The BIPSR Process for each BIPRS Process Blast Injury Type is executed through routine meetings where Stakeholders and subject matter experts (SMEs) review materials, provide feedback, discuss relevant topics of concern and interest, and make decisions.
Core elements of the BIPSR Process include:
The BIPSR Process consists of seven fundamental sub-processes represented by six pillars supporting an overarching process.
The BIPSR Process is designed to leverage the information from each of the previous phases, which builds layers of information about the viability of the candidate standards. As a result, the latter sub-processes (V and VI) do not necessarily occur in sequence but are iterated as necessary to produce sufficient information to support the recommendations. The timeline associated with implementation of the BIPSR Process is driven by the number of candidate standards identified, the complexity of the candidate standards, and the complexity of the Blast Injury Type. The BIPSR Process can be tailored to support compressed, quick turnaround implementation that meets the need and critical nature of specific Blast Injury Types.
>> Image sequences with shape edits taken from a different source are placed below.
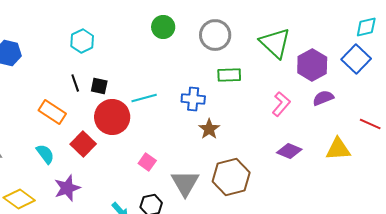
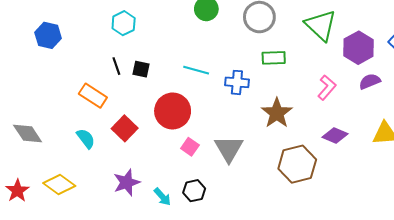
cyan line: (144, 98) -> (196, 70), moved, turned 30
red circle: (112, 117) -> (173, 111), moved
brown star: (209, 129) -> (277, 113), moved, size x1.4
brown hexagon: (231, 177) -> (297, 164), moved
gray triangle: (185, 183) -> (229, 149), moved
purple star: (67, 188) -> (127, 182), moved

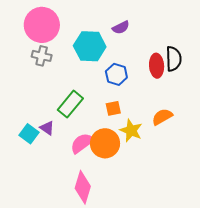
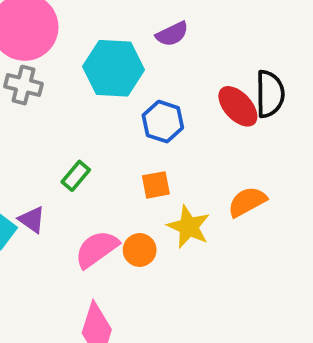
red ellipse: (157, 66) -> (238, 106), turned -40
green rectangle: (70, 104) -> (76, 176), size x0.6
orange circle: (105, 143) -> (140, 250), size x0.6

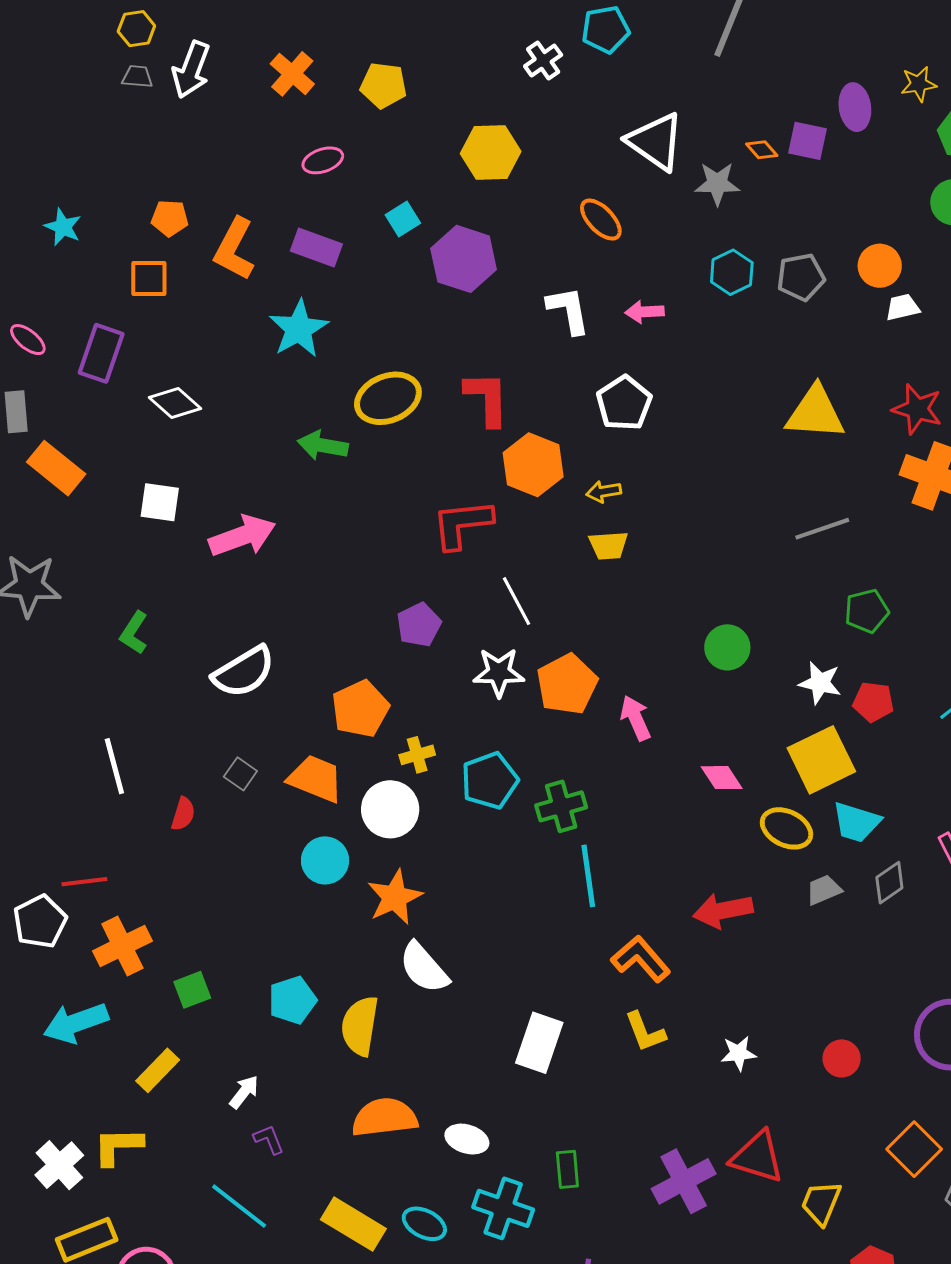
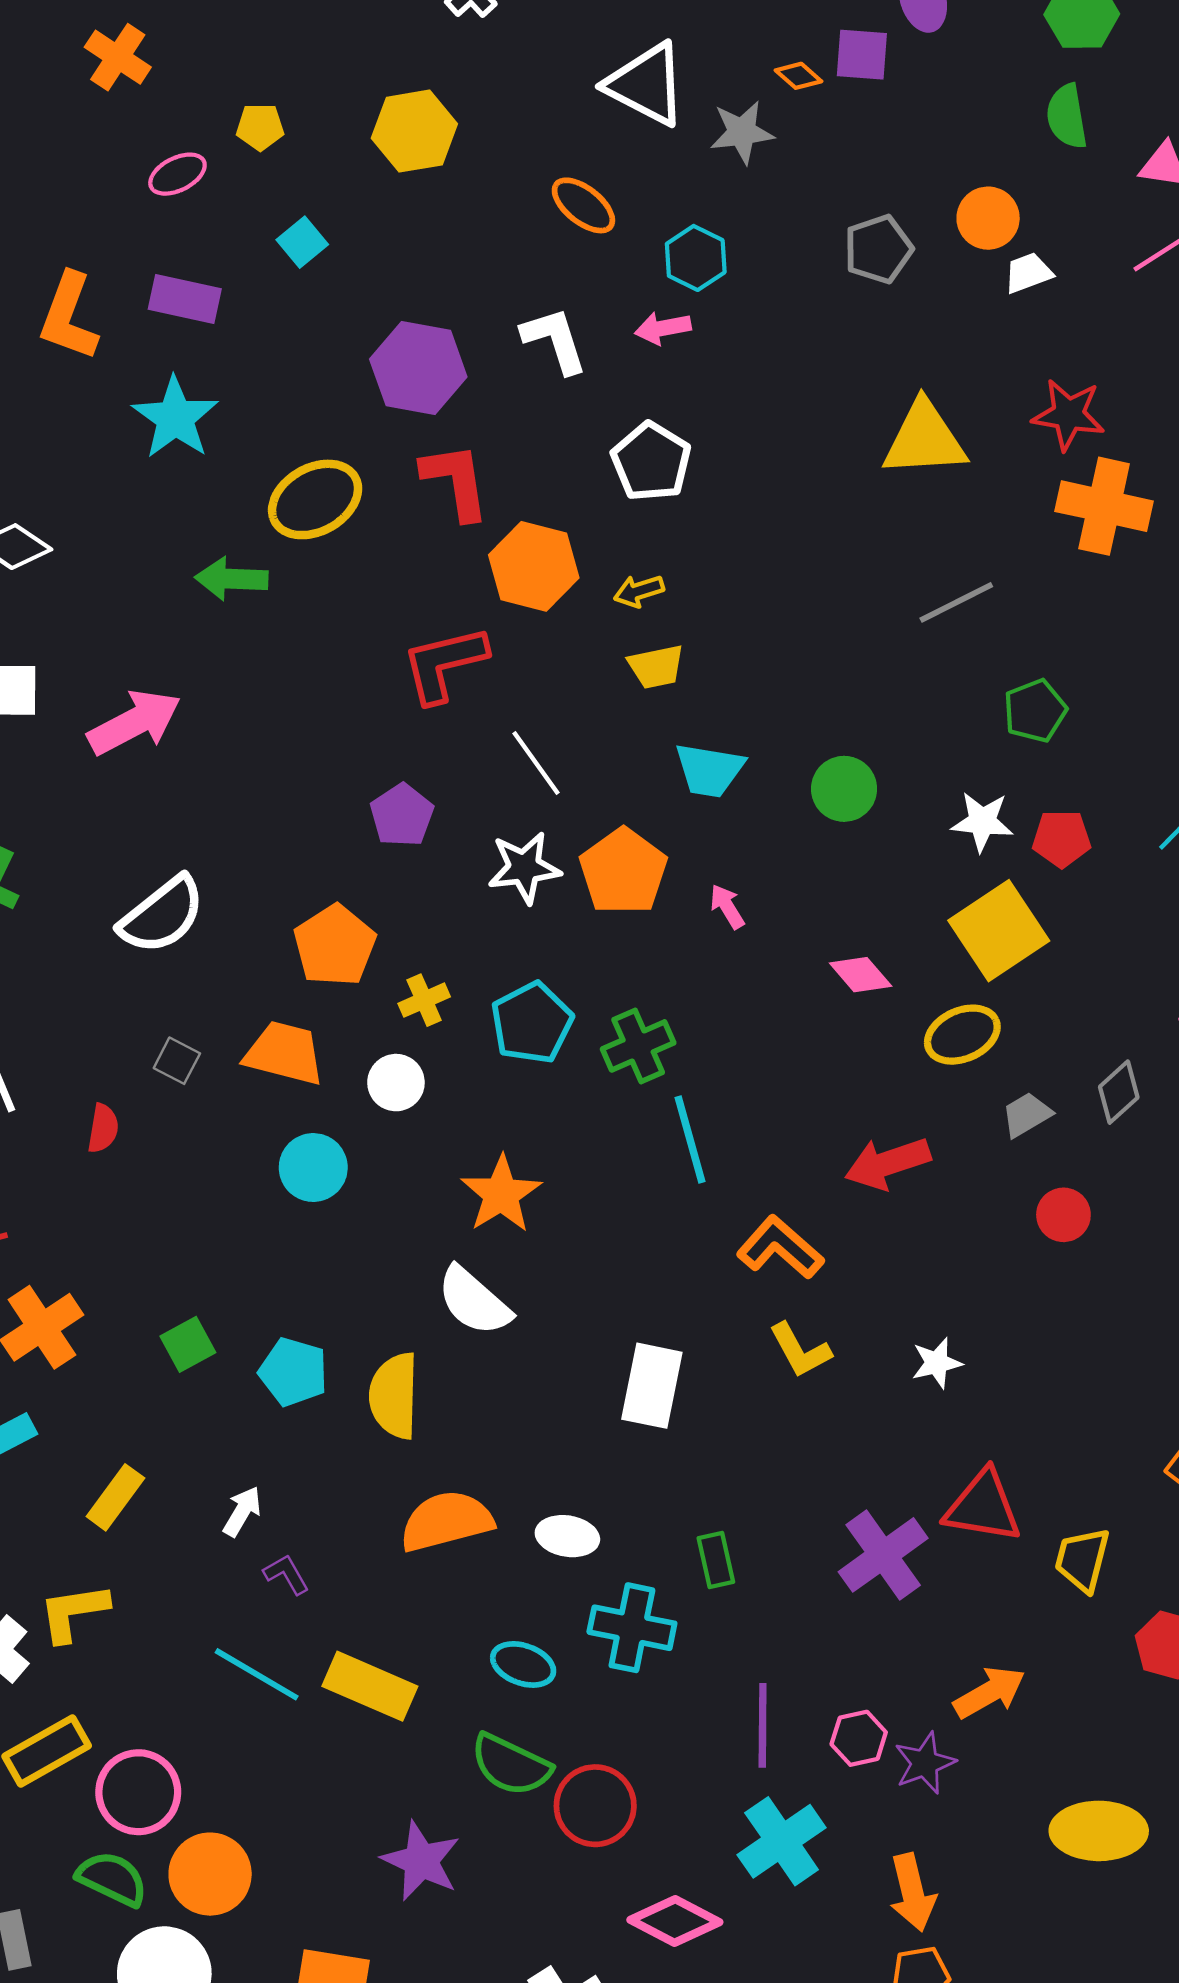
yellow pentagon: (383, 85) -> (260, 127), moved, size x0.7
purple hexagon: (464, 259) -> (418, 368), moved
cyan hexagon: (732, 272) -> (696, 258), moved
pink arrow: (636, 718) -> (727, 906), size x0.7
white circle: (390, 809) -> (396, 1083), size x0.7
cyan trapezoid: (856, 822) -> (709, 770), moved
yellow ellipse: (787, 828) -> (962, 1035), turned -42
orange star: (395, 897) -> (501, 1194), moved
green square: (192, 990) -> (188, 1344), moved
cyan pentagon: (292, 1000) -> (293, 1372), turned -30
red circle: (842, 1058) -> (1063, 1215), moved
yellow rectangle: (353, 1224) -> (370, 1686), moved

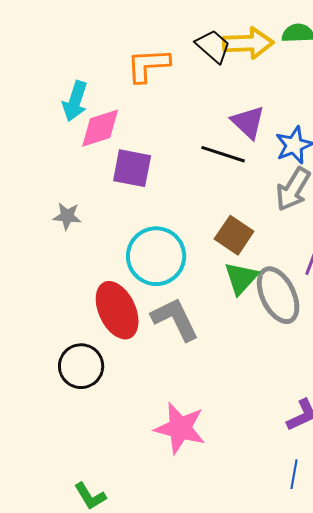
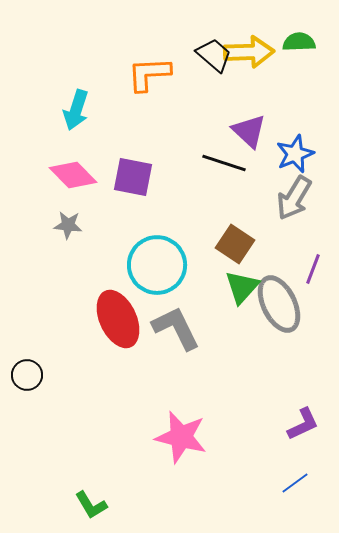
pink diamond: (100, 128) -> (73, 175), moved, turned 63
black circle: (81, 366) -> (27, 375), moved, size x0.7
blue line: (294, 474) -> (295, 483), turned 44

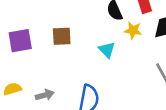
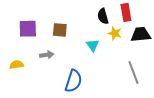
gray arrow: (45, 95) -> (47, 55), moved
The BIPSR Process is initiated by a literature review that serves two purposes: (1) Identify existing capabilities and standards pertinent to the injury under evaluation, and (2) compile a list of appropriate SMEs who may serve on the SME Panel performing the evaluations. Once a list of candidate standards is defined, the iterative nature of the BIPSR Process builds layers of information about the capabilities of each candidate under consideration. The SME Panel conducts the initial evaluations, giving balanced, objective, and knowledgeable advice on the candidate standard's suitability for the DoD's intended uses based on the available information. The list of candidate standards is narrowed based on an evaluation against a set of defined criteria. Information generated through the evaluation process serves as the basis for a meeting that provides a forum for Stakeholders (users, analysts, and developers) to build consensus, share information, and discuss the applicability of a candidate standard to the DoD's intended use—potentially narrowing the list of candidates that move forward in the evaluation process. In some cases (e.g., for computational models), the candidate standards undergo a detailed examination of capabilities through a rigorous test process focused on Stakeholder-defined test scenarios. Once the test cases have been run, the results are assessed using statistical tools. In the final step of the BIPSR Process, the non-advocacy SME Panel and MITRE team conduct final evaluations, develop standards recommendations, and prepare process improvement recommendations.